Instructions to follow
The expected output is each line in the data below that includes the string "resources".

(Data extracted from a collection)
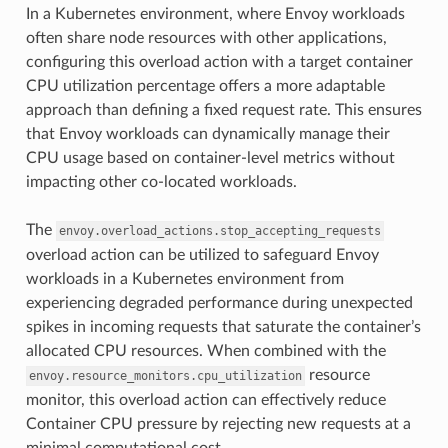
In a Kubernetes environment, where Envoy workloads
often share node resources with other applications,
configuring this overload action with a target container
CPU utilization percentage offers a more adaptable
approach than defining a fixed request rate. This ensures
that Envoy workloads can dynamically manage their
CPU usage based on container-level metrics without
impacting other co-located workloads.
The
envoy.overload_actions.stop_accepting_requests
overload action can be utilized to safeguard Envoy
workloads in a Kubernetes environment from
experiencing degraded performance during unexpected
spikes in incoming requests that saturate the container’s
allocated CPU resources. When combined with the
resource
envoy.resource_monitors.cpu_utilization
monitor, this overload action can effectively reduce
Container CPU pressure by rejecting new requests at a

Solution for this exercise
often share node resources with other applications,
allocated CPU resources. When combined with the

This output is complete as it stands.